CeDePesca implores Mexican authorities to find killer of seafood industry leader Minerva Pérez Castro

Minerva Pérez Castro
Minerva Pérez Castro | Photo courtesy of Cumbre Latinoamericana por la Sostenibilidad Pesquera y Acuícola
4 Min

Sustainable fisheries group El Centro Desarrollo y Pesca Sustentable (CeDePesca) is beseeching Mexico’s law enforcement agencies to do more to find and punish the killer of Minerva Pérez Castro, the chair of the Baja California branch of the National Chamber of Fishing and Aquaculture Industry (CANAINPESCA).

Pérez Castro was murdered on 8 July as she left the offices of Atenea del Mar, her seafood company, by three men who fired 36 bullets at her car, hitting her several times in the chest and head, ZETA Investigations reported.
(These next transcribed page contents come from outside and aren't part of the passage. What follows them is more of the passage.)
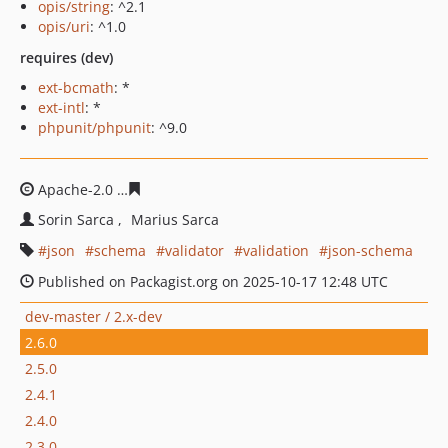
opis/string
: ^2.1
opis/uri
: ^1.0
requires (dev)
ext-bcmath
: *
ext-intl
: *
phpunit/phpunit
: ^9.0
Apache-2.0
8458763e0dd0b6baa310e04f1829fc73da4e8c
Sorin Sarca
Marius Sarca
json
schema
validator
validation
json-schema
Published on Packagist.org on 2025-10-17 12:48 UTC
dev-master / 2.x-dev
2.6.0
2.5.0
2.4.1
2.4.0
2.3.0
The Baja California State Attorney General's Office continues to investigate, but has not released additional information since 10 July, when it released a list of four possible motives for the crime, according to El Sol de Tijuana.

“Two months with no one in prison,” CeDePesca Executive Director Ernesto Godelman said in a statement. “Impunity cannot be allowed to win. It is unacceptable that citizens who live and work honestly are prisoners of fear while the murderers walk free.”

Godelman said his organization will continue to make a public demand for justice on the eighth day of every month to “not let anyone forget this vile murder and the need for it to be punished in an exemplary manner.”

“Once again, we call on Mexican authorities and representations at all levels to be proactive in the enquiry and to produce results, to find those responsible for this brutal crime and put them in prison,” he said.

Pérez Castro was shot dead in Ensenada, Mexico, hours after publicly decrying increasingly common incidents of extortion and attempts by organized criminal gangs to charge illegal fees in exchange for “protection.”

Pérez Castro had also been outspoken in calling on Mexican authorities to do more to stop illegal fishing.

“Federal and state authorities cannot surrender to these criminal gangs and must reestablish state power, protecting people who want to work and live decently,” Godelman said.

A plethora of seafood industry leaders have joined the call for justice and are pushing the U.S. seafood industry to demand greater transparency and due diligence for seafood originating from the Baja California region of Mexico.

Several of Castro’s colleagues in Mexico’s seafood industry told SeafoodSource they are doubtful her murder will be solved but said they hope that her story will bring more attention to the problems she called out that are impacting the industry and the livelihoods of seafood producers, processors, and suppliers in Mexico.

Sustainable Fisheries Partnership Supply Chain Roundtables Director Megan Westmeyer said, ultimately, it will be up to the Mexican government to solve the problems highlighted by Pérez Castro prior to her death.

“The real solution – not an easy one but the only real one – is for Mexico's new administration to first root out the corrupt actors within their own government and then truly start fighting back against organized crime.” Westmeyer said.